Structured around five thematic Work Packages, CRISEA conducts interdisciplinary research on the following ‘arenas' where regional forces compete:

1. The Environment: Securing the Commons

The University of Chiang Mai, Thailand, and the University of Lodz, Poland, will lead the team of researchers examining to what extent competition over the regional ‘commons' - in the milieus of sea, river, land, forest and air - is reaching a tipping point, with potentially wide-ranging consequences for national security.

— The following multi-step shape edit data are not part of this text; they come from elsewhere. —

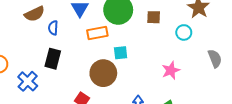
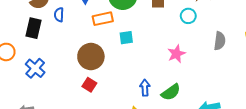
black rectangle: (53, 59) -> (34, 28), moved
gray semicircle: (215, 59) -> (220, 41), turned 30
brown circle: (103, 73) -> (91, 57), moved

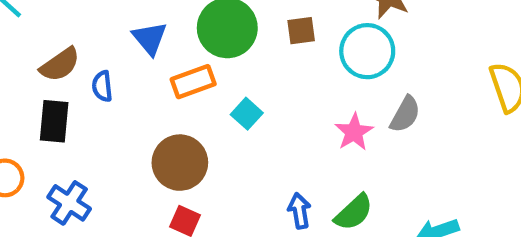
cyan circle: (188, 16) -> (367, 51), size x1.6
cyan square: (126, 38) -> (247, 114), turned -32
gray semicircle: (220, 41) -> (405, 114), moved, turned 30

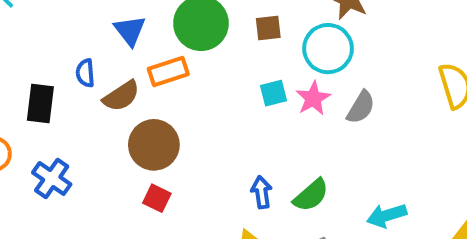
brown semicircle: (60, 65) -> (121, 96), moved
cyan square: (247, 114) -> (274, 93), moved, turned 32
pink star: (354, 132) -> (313, 98), moved

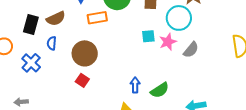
blue semicircle: (85, 73) -> (52, 43), moved
brown semicircle: (121, 96) -> (56, 19), moved

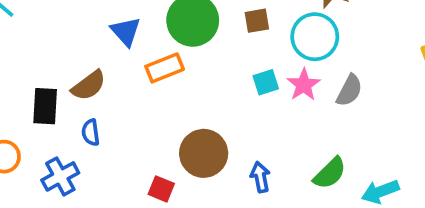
brown circle: (85, 53) -> (204, 153), moved
blue cross: (31, 63) -> (60, 176), turned 30
green semicircle: (160, 90) -> (330, 173), moved

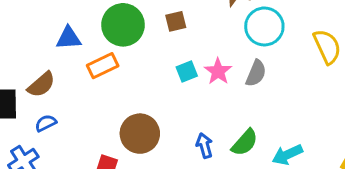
blue triangle: (126, 31) -> (69, 38), turned -48
cyan circle: (315, 37) -> (264, 26), moved
blue semicircle: (91, 132) -> (46, 123), turned 75
blue arrow: (260, 177) -> (204, 146), moved

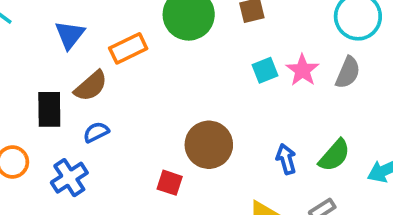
blue triangle: (69, 38) -> (70, 35), moved, turned -48
orange rectangle: (103, 66) -> (128, 48), moved

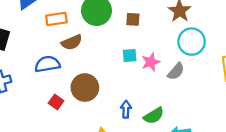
brown semicircle: (91, 86) -> (72, 42), moved
blue semicircle: (96, 132) -> (47, 64), moved, size x1.6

It is CRISEA's hypothesis that failure to face transnational environmental challenges could undermine the legitimacy of the ASEAN project.

2. The Economy: Competing Models and Practices of Capitalism

The University of Malaya, in collaboration with the University of Naples L'Orientale, Italy, will study whether the ‘uneven development trap', ensnaring the labour force in precarious circulatory migration and undermining social stability, can erode SEA states' models of developmental capitalism and the regional integration model of ASEAN.

3. The State: Contesting the Liberal State

The University of Cambridge, UK, and the Vietnam Academy of Social Sciences will analyse the forces that nowadays contest the liberal State within and beyond the region, asking whether they herald a new era for SEA, where governance is openly legitimized by group interests that challenge the liberal values central to ASEAN's political model.

4. Identity: Forging Regional Belonging

The University of Hamburg, Germany, and Ateneo de Manila University, the Philippines, will evaluate to what extent the embrace and celebration of difference - which CRISEA sees is at the heart of regional integration - is currently being undermined by the crisis of globalisation and risks being subsumed in nationally and culturally conferred legitimacy.

5. The Region: ASEAN's Contested Centrality

The EFEO, France, and the University of Mandalay, Myanmar, will assess ASEAN's capacity to rise to the challenges facing the region in a rapidly evolving global geopolitical environment and provide solutions to non-traditional security issues (environment, trafficking, migration etc.) thus contributing to maintain its central role in ensuring a peaceful regional order. With contributions from the University of Lisbon's Institute of Social and Political Sciences, Timor Leste's admission to ASEAN will be surveyed within this Work Package.

Three transversal themes - migration, gender and security - are examined within all five Work Packages.

The Jakarta-based think tank The Centre for Strategic and International Studies, in collaboration with the University of Oslo, Norway, is in charge of disseminating project results. Designed to maximise mobility and people to people contact, CRISEA's 'dissemination through dialogue' strategy includes:

  • the organization of events for targeted audiences to be held in both Europe and SEA (workshops, public lectures, briefing sessions, policy forums and conferences)
  • publications, press coverage, documentary films and policy briefs

 

In addition to producing innovative research on regional integration in Southeast Asia, CRISEA aims at improving the dialogue - initiated in the EFEO's FP7 projects IDEAS and SEATIDE - between social scientists and policymakers. CRISEA will thus significantly contribute to furthering European science diplomacy by raising awareness of the value and importance of science and of the EU as a global actor in its promotion.